Ilustração de Marilia Bruno, de uma bela edição do livro de Machado, feita pela Panda Books, em 2018. Recomendo a aquisição e leitura. |
Refeição Cultural
"O Vergalho
Tais eram as reflexões que eu vinha fazendo, por aquele Valongo fora, logo depois de ver e ajustar a casa. Interrompeu-mas um ajuntamento; era um preto que vergalhava (chicoteava) outro na praça. O outro não se atrevia a fugir; gemia somente estas únicas palavras: - 'Não, perdão, meu senhor; meu senhor, perdão!' Mas o primeiro não fazia caso, e, a cada súplica, respondia com uma vergalhada nova.
- Toma, diabo! dizia ele; toma mais perdão, bêbado!
- Meu senhor! gemia o outro.
- Cala a boca, besta! replicava o vergalho.

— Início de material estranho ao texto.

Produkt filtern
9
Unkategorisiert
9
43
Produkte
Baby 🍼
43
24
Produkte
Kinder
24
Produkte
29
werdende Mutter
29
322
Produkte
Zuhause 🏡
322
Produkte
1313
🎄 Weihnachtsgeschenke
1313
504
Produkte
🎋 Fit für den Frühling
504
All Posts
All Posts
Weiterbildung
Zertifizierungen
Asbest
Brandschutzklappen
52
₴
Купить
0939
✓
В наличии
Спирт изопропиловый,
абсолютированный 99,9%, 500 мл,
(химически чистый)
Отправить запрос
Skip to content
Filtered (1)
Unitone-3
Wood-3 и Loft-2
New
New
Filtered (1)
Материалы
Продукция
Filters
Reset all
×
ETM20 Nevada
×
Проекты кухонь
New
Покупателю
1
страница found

Parei, olhei... justos céus! Quem havia de ser o do vergalho? Nada menos que o meu moleque Prudêncio, - o que meu pai libertara alguns anos antes. Cheguei-me; ele deteve-se logo e pediu-me a benção; perguntei-lhe se aquele preto era escravo dele.
- É, sim nhonhô.
- Fez-te alguma coisa?
- É um vadio e um bêbado muito grande. Ainda hoje deixei ele na quitanda, enquanto eu ia lá embaixo na cidade, e ele deixou a quitanda para ir na venda beber.

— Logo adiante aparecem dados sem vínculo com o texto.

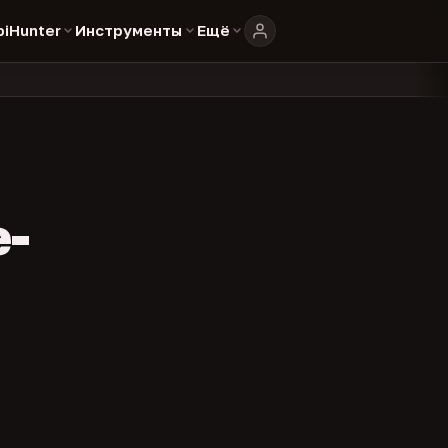
biHunter
Инструменты
Ещё
804
325
134
в каталоге
представителей
админов каналов
команд
•
•
•
•
e-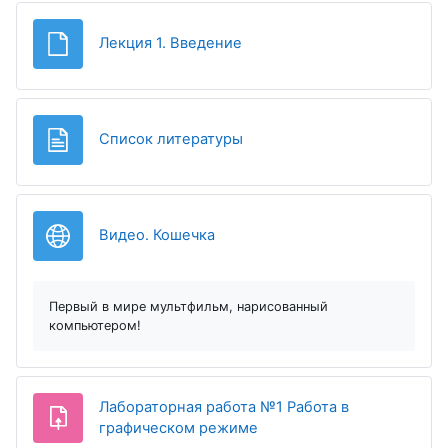
Файл
Лекция 1. Введение
Страница
Список литературы
Гиперссылка
Видео. Кошечка
Первый в мире мультфильм, нарисованный
компьютером!
Лабораторная работа №1 Работа в
Задание
графическом режиме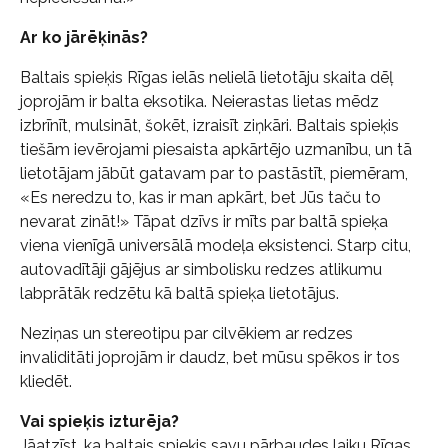
Ar ko jārēķinās?
Baltais spieķis Rīgas ielās nelielā lietotāju skaita dēļ
joprojām ir balta eksotika. Neierastas lietas mēdz
izbrīnīt, mulsināt, šokēt, izraisīt ziņkāri. Baltais spieķis
tiešām ievērojami piesaista apkārtējo uzmanību, un tā
lietotājam jābūt gatavam par to pastāstīt, piemēram,
«Es neredzu to, kas ir man apkārt, bet Jūs taču to
nevarat zināt!» Tāpat dzīvs ir mīts par baltā spieķa
viena vienīgā universālā modeļa eksistenci. Starp citu,
autovadītāji gājējus ar simbolisku redzes atlikumu
labprātāk redzētu kā baltā spieķa lietotājus.
Neziņas un stereotipu par cilvēkiem ar redzes
invaliditāti joprojām ir daudz, bet mūsu spēkos ir tos
kliedēt.
Vai spieķis izturēja?
Jāatzīst, ka baltais spieķis savu pārbaudes laiku Rīgas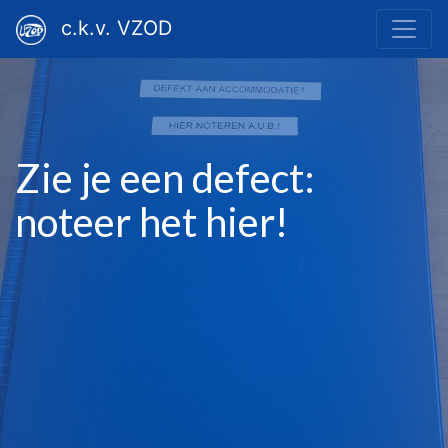
c.k.v. VZOD
Zie je een defect:
noteer het hier!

- Está bom, perdoa-lhe, disse eu.
- Pois não, nhonhô. Nhonhô manda, não pede. Entra para casa, bêbado!
Saí do grupo, que me olhava espantado e cochichava as suas conjeturas. Segui caminho, a desfiar uma infinidade de reflexões, que sinto haver inteiramente perdido; aliás, seria matéria para um bom capítulo, e talvez alegre. Eu gosto dos capítulos alegres; é o meu fraco. Exteriormente, era torvo o episódio do Valongo; mas só exteriormente. Logo que meti mais dentro a faca do raciocínio achei-lhe um miolo gaiato, fino e até profundo. Era um modo que o Prudêncio tinha de se desfazer das pancadas recebidas, - transmitindo-as a outro. Eu, em criança, montava-o, punha-lhe um freio na boca, e desancava-o sem compaixão; ele gemia e sofria. Agora, porém, que era livre, dispunha de si mesmo, dos braços, das pernas, podia trabalhar, folgar, dormir, desagrilhoado da antiga condição, agora é que ele se desbancava: comprou um escravo, e ia-lhe pagando, com alto juro, as quantias que de mim recebera. Vejam as sutilezas do maroto!"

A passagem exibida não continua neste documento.